Ces tuiles, qui peuvent être utilisées une fois par Tour de Paix, accordent des bonus qui peuvent embêter sérieusement votre adversaire : c’est notamment le cas de certains avantages permettant d’engendrer des conflits dans les espaces contrôlés par votre adversaire. D’autres avantages permettent de réduire le coût des actions économiques et politiques ou encore de construire des escadres à un prix réduit. Lorsque le jeu avance et que les puissances sont de plus en plus endettées, le contrôle de ces tuiles peut donc être déterminant pour remporter la partie.
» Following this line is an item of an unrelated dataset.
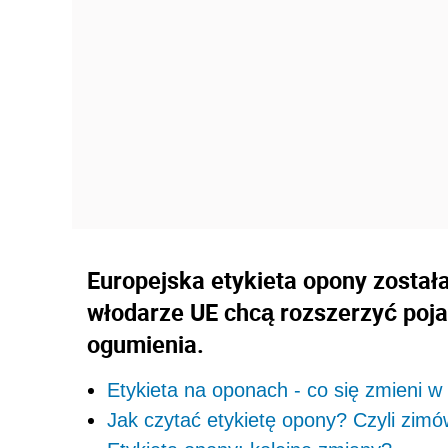
Europejska etykieta opony zosta
włodarze UE chcą rozszerzyć pojaw
ogumienia.
Etykieta na oponach - co się zmieni 
Jak czytać etykietę opony? Czyli zi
Lorsqu’on utilise une Tuile Avantage ou la Capacité d’un Ministre, on place un marqueur Utilisé pour signifier qu’elles ne seront pas disponibles avant le prochain Tour de Paix.

 

Cent ans de guerres franco-anglaises

Les tours de paix d’Imperial Struggle correspondent à une période historique d’environ dix ans et sont rythmés par quatre guerres : Succession d’Espagne, Succession d’Autriche, Sept Ans et Indépendance Américaine. Chaque guerre est résolue après le tour de paix en cours, d’après la puissance accumulée dans chacun des trois ou quatre théâtres dont elle se compose. Les théâtres de guerre correspondent approximativement aux quatre régions du planisphère et octroient des bonus de puissance qui dépendent du contrôle de certains espaces, de la présence de forts, d’escadres et de marqueurs de conflit, voire de certains mots-clés de nos ministres.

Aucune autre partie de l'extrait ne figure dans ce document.